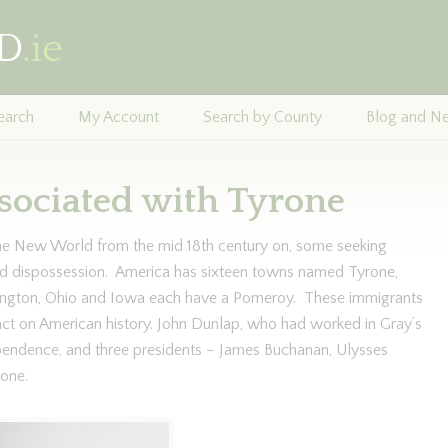
earch
My Account
Search by County
Blog and N
sociated with Tyrone
the New World from the mid 18th century on, some seeking
nd dispossession. America has sixteen towns named Tyrone,
ngton, Ohio and Iowa each have a Pomeroy. These immigrants
ct on American history. John Dunlap, who had worked in Gray’s
ependence, and three presidents – James Buchanan, Ulysses
one.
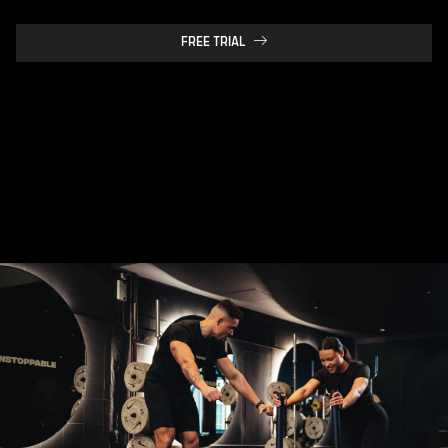
FREE TRIAL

What you are asked to do – In the listing above, find each line with the word "Tyrone" and copy it.

Exercise result –
sociated with Tyrone
nd dispossession. America has sixteen towns named Tyrone,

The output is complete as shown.